Here are some of the highlights from the Business Today article:

· Industry insiders say counterfeit drug-making operations like this one, discovered last year, are becoming an increasingly common find for law enforcement officials.
· According to government estimates, up to 10% of the medicine on pharmacy shelves is fake, though industry insiders believe the number could be much higher. At the same time, Egypt has become a major hub for the manufacture and export of counterfeit drugs posing as everything from Viagra to medicine used to treat Parkinson’s and potentially-fatal blood disorders.
· All told, the Ministry of Health estimates the counterfeit drug trade in Egypt is worth over LE 1 billion, a number that is expected to grow as the pharmaceutical industry and the government struggle to keep up with forgers. The counterfeit drug business has grown along with Egypt’s legitimate pharmaceutical industry, which is the biggest in the Middle East and North Africa.
· The country produced LE 3.5 billion worth of medicine and drugs last year, beating predictions by almost LE 1 billion, according to the Oxford Business Group, a consultancy.
· That has offered some cover to the counterfeiting industry, which has been propelled by high-profit margins and advances in counterfeiting technology, according to the International Narcotics Control Board, which released its annual report last month in Cairo.
· The most commonly counterfeited products include well-known brands like Viagra. But the health ministry says counterfeiters target any medication they think will make them money, including antibiotics, heart medication and diet pills.
· Mireille Mounir, who works at Zahran Pharmacy in Maadi, says that because medicine is priced according to state regulations, profit margins on most drugs are small. By buying from counterfeiters, whose prices are a fraction of those charged by legitimate distributors, pharmacists can pad their bottom line.
· Dr. Seif Allah Emam, assistant general secretary of the Egyptian Pharmacists Syndicate, says that in most cases the sales aren’t deliberate.

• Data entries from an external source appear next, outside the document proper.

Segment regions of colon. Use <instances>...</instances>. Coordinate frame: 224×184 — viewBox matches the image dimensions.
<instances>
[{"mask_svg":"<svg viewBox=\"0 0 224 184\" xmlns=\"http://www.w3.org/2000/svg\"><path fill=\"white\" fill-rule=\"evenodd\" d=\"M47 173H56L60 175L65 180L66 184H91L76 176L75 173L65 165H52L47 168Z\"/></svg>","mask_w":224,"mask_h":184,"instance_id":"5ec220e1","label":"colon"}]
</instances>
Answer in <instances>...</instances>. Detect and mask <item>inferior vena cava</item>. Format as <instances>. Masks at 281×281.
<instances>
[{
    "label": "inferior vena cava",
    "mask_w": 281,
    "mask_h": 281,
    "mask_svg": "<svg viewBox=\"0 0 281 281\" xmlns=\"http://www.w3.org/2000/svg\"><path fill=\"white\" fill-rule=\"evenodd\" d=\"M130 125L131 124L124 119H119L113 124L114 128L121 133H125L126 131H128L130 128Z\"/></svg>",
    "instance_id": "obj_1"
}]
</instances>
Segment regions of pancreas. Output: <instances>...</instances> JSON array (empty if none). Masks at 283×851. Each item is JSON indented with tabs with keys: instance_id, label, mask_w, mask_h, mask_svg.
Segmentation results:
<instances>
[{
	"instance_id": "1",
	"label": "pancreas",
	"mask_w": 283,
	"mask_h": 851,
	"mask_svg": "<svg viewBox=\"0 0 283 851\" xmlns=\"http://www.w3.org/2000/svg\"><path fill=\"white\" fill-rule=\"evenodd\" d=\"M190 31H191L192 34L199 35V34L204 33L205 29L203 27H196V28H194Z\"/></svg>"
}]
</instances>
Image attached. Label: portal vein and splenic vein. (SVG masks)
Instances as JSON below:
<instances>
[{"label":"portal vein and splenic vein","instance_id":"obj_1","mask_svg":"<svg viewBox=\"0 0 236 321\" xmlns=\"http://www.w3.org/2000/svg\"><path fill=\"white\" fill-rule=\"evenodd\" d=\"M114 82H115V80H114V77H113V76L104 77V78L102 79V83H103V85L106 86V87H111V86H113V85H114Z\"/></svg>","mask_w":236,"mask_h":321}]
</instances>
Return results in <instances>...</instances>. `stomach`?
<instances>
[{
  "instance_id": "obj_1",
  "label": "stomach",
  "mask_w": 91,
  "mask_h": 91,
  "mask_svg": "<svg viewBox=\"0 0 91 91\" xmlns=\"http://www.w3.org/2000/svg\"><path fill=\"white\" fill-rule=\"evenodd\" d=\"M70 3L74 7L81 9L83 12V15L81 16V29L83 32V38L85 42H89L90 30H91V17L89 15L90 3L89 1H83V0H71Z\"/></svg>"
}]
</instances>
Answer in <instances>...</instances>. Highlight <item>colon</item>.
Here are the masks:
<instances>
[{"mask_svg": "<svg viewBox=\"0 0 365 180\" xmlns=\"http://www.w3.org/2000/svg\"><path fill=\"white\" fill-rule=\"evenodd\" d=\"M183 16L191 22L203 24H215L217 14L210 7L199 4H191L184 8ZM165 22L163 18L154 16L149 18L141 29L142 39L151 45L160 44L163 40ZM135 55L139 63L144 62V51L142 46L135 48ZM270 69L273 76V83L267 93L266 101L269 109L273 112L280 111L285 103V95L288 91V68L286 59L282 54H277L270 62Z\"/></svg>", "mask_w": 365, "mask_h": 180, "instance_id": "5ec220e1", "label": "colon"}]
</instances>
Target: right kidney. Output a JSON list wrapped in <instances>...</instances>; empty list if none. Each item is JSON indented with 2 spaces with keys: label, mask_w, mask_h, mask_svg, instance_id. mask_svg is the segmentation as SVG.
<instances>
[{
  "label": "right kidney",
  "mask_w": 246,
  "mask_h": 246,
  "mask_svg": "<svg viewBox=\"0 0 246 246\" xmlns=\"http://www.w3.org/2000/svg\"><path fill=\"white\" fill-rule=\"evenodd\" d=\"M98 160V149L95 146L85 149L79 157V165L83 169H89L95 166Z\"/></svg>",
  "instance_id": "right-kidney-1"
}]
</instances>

About 90% the country’s 130,000 pharmacists do not have enough training to differentiate between brand names and counterfeits, he says.

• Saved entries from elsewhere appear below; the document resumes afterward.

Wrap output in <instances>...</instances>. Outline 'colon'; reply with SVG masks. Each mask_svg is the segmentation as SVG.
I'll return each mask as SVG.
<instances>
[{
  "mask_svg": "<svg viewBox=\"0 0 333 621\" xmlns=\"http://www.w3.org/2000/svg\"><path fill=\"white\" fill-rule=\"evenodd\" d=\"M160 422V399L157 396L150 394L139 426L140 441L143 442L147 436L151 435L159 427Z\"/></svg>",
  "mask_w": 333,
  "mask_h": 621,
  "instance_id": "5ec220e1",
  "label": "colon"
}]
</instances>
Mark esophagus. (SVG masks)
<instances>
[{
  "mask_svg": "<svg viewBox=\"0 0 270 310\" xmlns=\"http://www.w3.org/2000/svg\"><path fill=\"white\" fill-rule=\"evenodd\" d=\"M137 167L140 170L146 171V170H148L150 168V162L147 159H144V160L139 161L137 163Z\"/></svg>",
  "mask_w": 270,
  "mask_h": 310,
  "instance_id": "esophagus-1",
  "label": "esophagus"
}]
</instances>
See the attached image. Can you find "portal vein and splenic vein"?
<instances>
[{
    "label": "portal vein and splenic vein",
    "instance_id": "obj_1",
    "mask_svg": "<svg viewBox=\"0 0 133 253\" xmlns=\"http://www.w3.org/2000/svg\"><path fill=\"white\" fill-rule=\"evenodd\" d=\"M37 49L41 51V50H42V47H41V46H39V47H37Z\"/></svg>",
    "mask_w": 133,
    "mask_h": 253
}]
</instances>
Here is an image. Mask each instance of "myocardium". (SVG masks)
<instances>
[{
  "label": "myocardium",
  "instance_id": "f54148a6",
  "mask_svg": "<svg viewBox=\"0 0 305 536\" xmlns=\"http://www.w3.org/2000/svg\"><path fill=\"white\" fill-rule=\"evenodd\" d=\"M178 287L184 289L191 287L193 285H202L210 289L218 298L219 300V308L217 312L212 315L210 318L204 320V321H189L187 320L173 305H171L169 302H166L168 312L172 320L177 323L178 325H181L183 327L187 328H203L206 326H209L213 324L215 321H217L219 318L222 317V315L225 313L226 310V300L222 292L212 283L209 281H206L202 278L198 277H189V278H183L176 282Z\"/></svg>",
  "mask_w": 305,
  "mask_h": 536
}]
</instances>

· Omar Shoukry, public affairs manager for Pfizer Egypt, agrees some counterfeit medicine bears a striking resemblance to the genuine product. “As a Pfizer employee, when I see some of the counterfeits, sometimes I can’t tell if they are genuine or not. They are done so professionally.”
· Though one pharmacist, who asked to remain anonymous, says it’s easy to tell which drugs are counterfeit because they’re significantly cheaper than the originals, especially when bought in bulk from a distributor.

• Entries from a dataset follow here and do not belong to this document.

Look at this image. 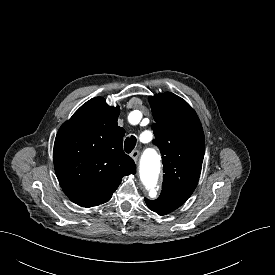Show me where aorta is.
Instances as JSON below:
<instances>
[{
	"label": "aorta",
	"mask_w": 275,
	"mask_h": 275,
	"mask_svg": "<svg viewBox=\"0 0 275 275\" xmlns=\"http://www.w3.org/2000/svg\"><path fill=\"white\" fill-rule=\"evenodd\" d=\"M160 169L159 158L153 151L149 152L142 164V181L149 193L154 198L157 195L156 183Z\"/></svg>",
	"instance_id": "762f6f07"
}]
</instances>
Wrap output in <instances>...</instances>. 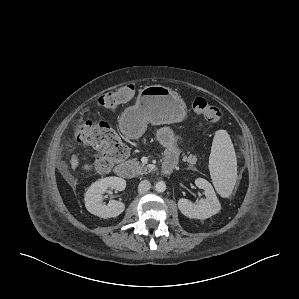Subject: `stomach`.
<instances>
[{
    "label": "stomach",
    "instance_id": "obj_1",
    "mask_svg": "<svg viewBox=\"0 0 299 299\" xmlns=\"http://www.w3.org/2000/svg\"><path fill=\"white\" fill-rule=\"evenodd\" d=\"M186 114V104L177 92L162 85H151L140 90L135 105L122 114L121 124L128 136L137 137L144 133L148 123L182 122Z\"/></svg>",
    "mask_w": 299,
    "mask_h": 299
}]
</instances>
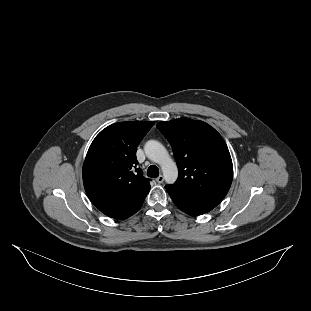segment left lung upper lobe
<instances>
[{"mask_svg": "<svg viewBox=\"0 0 311 311\" xmlns=\"http://www.w3.org/2000/svg\"><path fill=\"white\" fill-rule=\"evenodd\" d=\"M157 128L171 144L179 170L177 181L166 189L218 205L233 178L231 156L221 135L207 123L189 118L162 121Z\"/></svg>", "mask_w": 311, "mask_h": 311, "instance_id": "1", "label": "left lung upper lobe"}]
</instances>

· Youssef says about 7% of the world’s counterfeit drugs were either made here, illegally imported for sale, or transported through the country be sold in Europe and North America. Youssef, who established Risk Free in July 2009, says the estimate comes partly from his extensive network of contacts in the local pharmaceutical industry, as well as intelligence gathering by his company.
· Last year, authorities seized approximately 2.1 million fake Pfizer tablets, according to the pharmaceutical giant’s global intelligence division. Almost all of the drugs were imitation Viagra, a popular prescription drug used to treat erectile dysfunction. The only country in the world where authorities seize more counterfeit Pfizer drugs is China.
· “Sometimes people buy the cheaper drug though they know it is counterfeit. They assume that if they take the genuine drug, they will recover in 10 days, let’s say. If they buy the counterfeited one, they believe they will recover as well, but in 20 days,” says Youssef. “Consumers don’t
understand how [fake drugs] could seriously affect their health.”

Secure Pharma Chain Blog endorses the authentication and verification of all inventories within specific pharmaceutical supply chains to eradicate fraudulent, adulterated and counterfeit drugs.